The ever-present spectre of redundancy looms large this year, as businesses slash roles to cut costs. In this time of uncertain employment, it’s more important than ever to prepare yourself for the very real possibility that you will be shown the door.
No matter how safe your job seems, preparing for the worst (while expecting the best) is sensible. Here’s how to make sure you’re practically, psychologically and financially ready for redundancy.
Read the signs
Without being paranoid, it’s important to watch for signs of change. Indicators of major change include a contraction in the size of the business, a change in direction or new members of senior management with big plans for the company.
When new management steps in, listen carefully to their plans for the business, especially as it pertains to your department. If they’re talking about “streamlining”, “cost cutting” or “hard decisions”, start taking steps to ensure you’re ready for the worst. But don’t panic, none of these things guarantee you’re about to be out of a job.
Get your LinkedIn on
LinkedIn is a wonderful and often underused tool. Ensure you have a clear, recent, professional photo and make sure your profile is up to date at all times, with any projects and education you complete added as soon as possible. As your current role develops and changes, it’s good to update your bio to reflect your new skills and experience. You may even find yourself head hunted.
Alongside this, it’s important to engage with the LinkedIn community. Post articles you’ve written, or that have been written about you/ your projects, or even just pieces you find interesting. Read other people’s work and comment, ask questions and share. This is a form of very low level networking, easy to do but keeps you front and centre.
When you sense an impending potential redundancy, you can ramp up your networking by reaching out to people in other organisations or people in your industry you admire. Don’t ask them for a job, instead work on turning them into a professional contact, perhaps someone you can learn from or share ideas with. The flip side of that is that you must be open to other people reaching out to you. Plus, you never know where people will be in five years – an intern today could hire you tomorrow.
Continue your education
You should always, always be learning and upskilling – impending redundancy or not – but it’s good to ramp it up when you think your job is in jeopardy (without slacking off during work hours, of course).

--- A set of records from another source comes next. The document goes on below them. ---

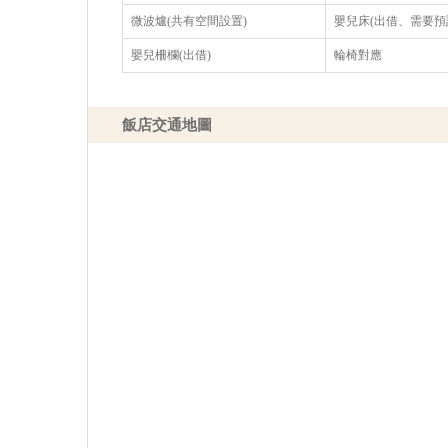
微波爐(共有空間設置)
嬰兒床(出借、需要預
嬰兒柵欄(出借)
輪椅對應
飯店交通地圖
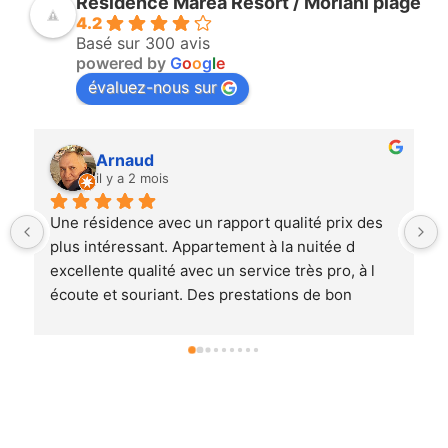
Résidence Marea Resort / Moriani plage
4.2
Basé sur 300 avis
powered by
G
o
o
g
l
e
évaluez-nous sur
antoine jamin
il y a 2 mois
Juste ce message pour remercier le barman qui 
nous a loué les transats ce après midi juste avant 
de prendre notre avionMerci infiniment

During good times, employers may help you pay for continued development that will increase your value to them and let you take time off to do it. But depending on your industry, you may also be able to find free or inexpensive courses that you can do in your spare time.
It’s also good to learn skills outside those required for your role – not only will it make you a more versatile and hard-to-replace employee, it will open up new doors when you’re seeking work.
Stash those savings
If you don’t have a financial safety net yet, do everything you can to give yourself one while you’re still employed. A common consensus is that you should have three months’ of living expenses easily accessible, but in the current climate it would be smart to reckon with a longer period of unemployment and your redundancy payout may not last you until you find a new job.
Know your rights
If there are rumours of redundancies in the wind, do some thorough reading of the Fair Work Ombudsman so you know your rights before the axe is dropped. Don’t sign or agree to anything until you’ve checked all the details, and if anything seems fishy, speak to Fair Work. It’s important to be aware of the ins and outs of redundancy packages, so you can get everything you’re entitled to.
Remember you’re more than your job
If you love your career and find that you tend to identify yourself based on your job, it might be good to explore who you are outside of that. Try a new hobby, join a team, rekindle old friendships. Not only will this give you a wider social network and a more well-rounded life, it will create a psychological safety net in case you’re made redundant.